Perhaps at a different time we can look into using CoGaps for its own example, but that is probably too much conceptual info as well a computing power that would be needed for the purposes of running ORA.

This being said, I'll propose an outline for what an ORA of a gene module might look like and then if it seems reasonable, I'll prepare a draft PR we can discuss it over.
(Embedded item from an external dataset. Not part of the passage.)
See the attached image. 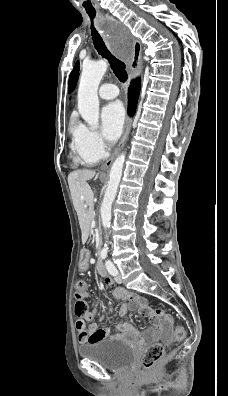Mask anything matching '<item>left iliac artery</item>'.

Perhaps at a different time we can look into using CoGaps for its own example

I think CoGAPS is a great contender for an "advanced usage" example where we use a larger dataset comprised of multiple experiments if you want to get a new issue file to track what you've found.

Rough outline:

  1. Install WGCNA and impute which is apparently a package it needs but sometimes has trouble getting.
  2. Import data and metadata per usual. So far I ran this with the zebrafish dataset: SRP040561 we use elsewhere and it seemed to give okay results: but we don't have to stick with this dataset if we think a different one would be better.
  3. Need to transpose the data.
  4. Use the transposed data in WGCNA::blockwiseModules()
  5. Extract the gene ids for the module with the most significance (unclear to me at this point from the documentation how to definitively tell which module this is -- my assumption is that the module listed first has the strongest correlations but I have yet to find in the docs where that is confirmed so TBD that my assumptions are right. This decision step should probably involve making some kind of summary visual of what happened in WGCNA but I don't want to dwell too long on WGCNA results so we'll try to make this decision somewhat quickly.
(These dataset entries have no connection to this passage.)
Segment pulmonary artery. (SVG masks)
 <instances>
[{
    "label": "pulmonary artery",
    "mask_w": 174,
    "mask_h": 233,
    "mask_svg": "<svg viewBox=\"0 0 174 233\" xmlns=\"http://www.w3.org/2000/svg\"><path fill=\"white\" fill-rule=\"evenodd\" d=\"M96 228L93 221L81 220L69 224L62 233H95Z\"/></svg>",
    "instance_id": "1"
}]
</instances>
From here we use the genes in the "most of interest" module and carry on with the ORA steps we've used in the microarray module so:
6) Gene id conversion to symbols
7) Run ORA with all genes as the background set.
8) Make the two enrichment plots included in the package but maybe switch one of these out for something different so we are showing a different visual option. I think they are both useful plots though, maybe add another plot?

For WGCNA, we should probably normalize with DESeq2 instead of using refine.bio normalized data?

With the DESeq2 normalization steps and WGCNA, this seems like it will be too much for one notebook. Even after trying to trim it down, its ~640 lines. I think WGCNA (if we are to use it) needs to be its own example.

We should figure out and implement #306 and #349 before tackling this.

Update: WGCNA (which we are going to use results from for ORA input) is going to become an "advanced-topics" module; we can still use the output from there, but if in the future we add a simpler method of reaching a group of genes (say a k-means clustering of genes example or what have you) Then ORA for RNA-seq can be updated at that time to use that output.

On a basic level we want a group of genes that it makes sense to run ORA for, but not differential expression results since it would make more sense to use GSEA for that.

A reminder that the intro paragraph from #349 will need to be added here, and the table will need to be made to reflect the RNA-seq versions of the analyses.

All wrapped up!

All wrapped up!

I'd consider reopening this and calling it wrapped up when merged to master? This seems like a good place to track that final step.